Measurement of patient outcomes after major abdominal surgery has traditionally focused on mortality; however, the relatively low event rate for the majority of elective surgical procedures makes this a poor discriminator of both the quality of care between institutions and the effectiveness of interventions. Although absolute in terms of an outcome measure, the use of mortality as a clinical end-point is not without its discrepancies. The temporal variation in reporting, ranging from in hospital mortality to up to 1 year mortality, means that it is a difficult and poor comparator, and the loss of patients to long-term follow-up is an additional confounder. It has been suggested that 30-day mortality may underestimate short-term patient outcomes following major abdominal surgery, with a significant increase in mortality seen at 90 days [1].

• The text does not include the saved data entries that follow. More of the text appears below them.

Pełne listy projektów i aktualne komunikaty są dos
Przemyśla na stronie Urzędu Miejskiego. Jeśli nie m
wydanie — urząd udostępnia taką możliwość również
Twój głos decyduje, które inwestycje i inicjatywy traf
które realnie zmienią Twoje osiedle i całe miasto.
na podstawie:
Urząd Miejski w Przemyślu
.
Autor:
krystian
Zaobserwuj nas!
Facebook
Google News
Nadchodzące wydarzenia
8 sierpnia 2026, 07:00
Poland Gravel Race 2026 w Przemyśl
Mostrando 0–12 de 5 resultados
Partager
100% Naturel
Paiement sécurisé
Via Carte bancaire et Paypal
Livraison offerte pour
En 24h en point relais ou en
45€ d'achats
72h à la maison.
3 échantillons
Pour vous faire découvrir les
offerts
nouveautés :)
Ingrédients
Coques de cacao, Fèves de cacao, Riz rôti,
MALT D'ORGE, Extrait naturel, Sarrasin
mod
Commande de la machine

Morbidity is a more frequent occurrence after major surgery, particularly in the higher risk patient. The importance of complications in the immediate postoperative period is clear, however perioperative complications may have long-term implications for both the quality and quantity of an individual’s life with an associated reduction in median survival [1, 2]. The measurement and reporting of outcomes following major surgery is a fundamental process to improving the quality and safety of care that a health system provides, both in terms of the health framework and delivery of care by institutions and the individual clinicians themselves [3, 4]. It is theoretically desirable to have a core set of outcomes measured and reported as a minimum in clinical research, allowing differing interventions to be compared and contrasted with greater ease and reducing the risk of outcome reporting bias.

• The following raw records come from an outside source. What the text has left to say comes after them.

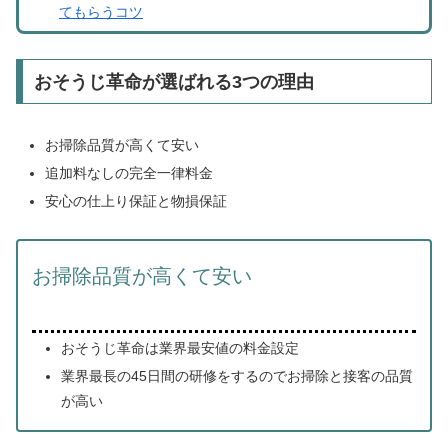
てもらうコツ
おそうじ革命が選ばれる3つの理由
お掃除品質が高くて安い
追加料なしの完全一律料金
安心の仕上り保証と物損保証
お掃除品質が高くて安い
おそうじ革命は業界最安値の料金設定
業界最長の45日間の研修をするのでお掃除と接客の品質
が高い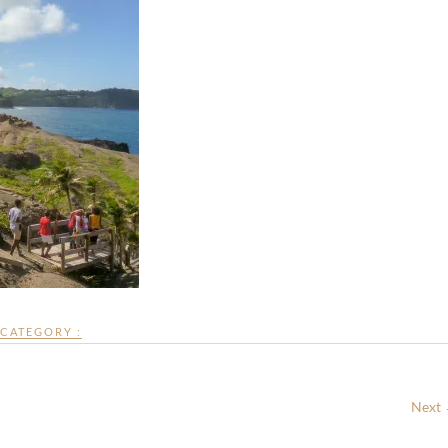
CATEGORY :
Next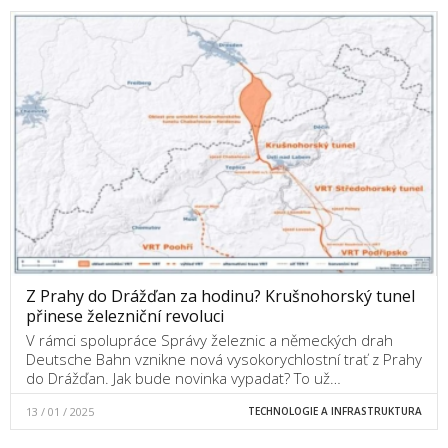
Z Prahy do Drážďan za hodinu? Krušnohorský tunel
přinese železniční revoluci
V rámci spolupráce Správy železnic a německých drah
Deutsche Bahn vznikne nová vysokorychlostní trať z Prahy
do Drážďan. Jak bude novinka vypadat? To už…
13 / 01 / 2025
TECHNOLOGIE A INFRASTRUKTURA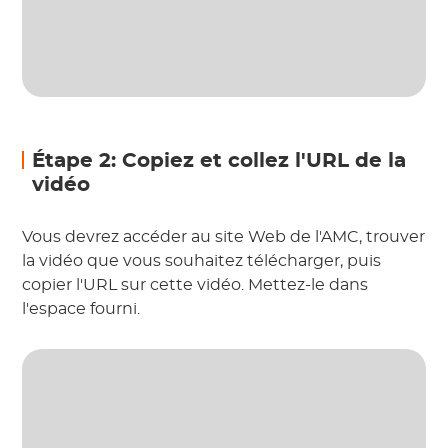
Étape 2: Copiez et collez l'URL de la
vidéo
Vous devrez accéder au site Web de l'AMC, trouver
la vidéo que vous souhaitez télécharger, puis
copier l'URL sur cette vidéo. Mettez-le dans
l'espace fourni.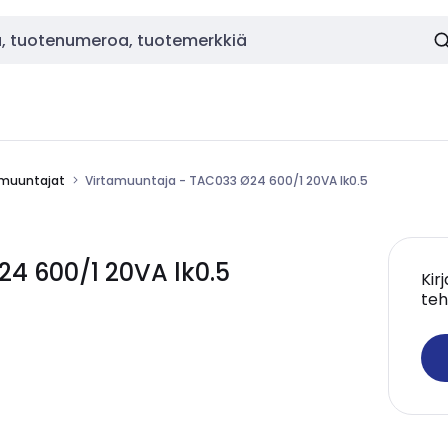
amuuntajat
Virtamuuntaja - TAC033 Ø24 600/1 20VA lk0.5
24 600/1 20VA lk0.5
Kir
teh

The postoperative morbidity survey (POMS) is a nine-domain system that prospectively identifies short-term mortality after surgery [5]. For each of the nine domains morbidity is recorded on the presence or absence of preset criteria and it appears to accurately describe the pattern and prevalence of morbidity in the postoperative setting.

The purpose of this study was firstly to ascertain whether it is feasible to use the POMS as a core outcome measure for reporting in clinical trials by assessing the inter-rater reliability of two novice observers, and secondly to evaluate its validity as an outcome measure in terms of its prediction of hospital length of stay (LOS).

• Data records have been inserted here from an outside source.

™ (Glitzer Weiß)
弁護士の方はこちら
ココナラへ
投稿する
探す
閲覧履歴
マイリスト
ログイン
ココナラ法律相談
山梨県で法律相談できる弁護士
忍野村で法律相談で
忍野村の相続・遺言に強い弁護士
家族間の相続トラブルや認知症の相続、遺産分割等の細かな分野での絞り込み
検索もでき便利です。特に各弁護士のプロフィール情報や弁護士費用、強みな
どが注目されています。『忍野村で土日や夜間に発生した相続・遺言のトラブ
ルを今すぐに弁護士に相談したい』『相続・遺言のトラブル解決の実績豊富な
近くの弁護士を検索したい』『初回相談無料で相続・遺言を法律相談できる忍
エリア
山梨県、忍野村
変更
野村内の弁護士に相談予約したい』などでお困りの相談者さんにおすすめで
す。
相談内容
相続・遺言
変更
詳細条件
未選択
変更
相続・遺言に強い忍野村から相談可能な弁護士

The protocol was approved by the Local Research Ethics Committee of York Hospital NHS Trust. A member of the research team screened patients for eligibility, and written informed consent was obtained from patients prior to surgery. The study was performed in 2 parts, a prospective analysis of the inter-rater agreement of the POMS, and a retrospective analysis of data to assess its validity.

Inter-rater agreement of the POMS

Inclusion criteria

Patients undergoing elective major abdominal surgery defined as procedures expected to last more than 2 hours, or with an anticipated blood loss greater than 500 mL, were recruited. This included general surgery (colorectal, pancreatic, gastric surgery), vascular surgery (abdominal aortic aneurysm repair) and urological surgery (cystectomy, prostatectomy and nephrectomy).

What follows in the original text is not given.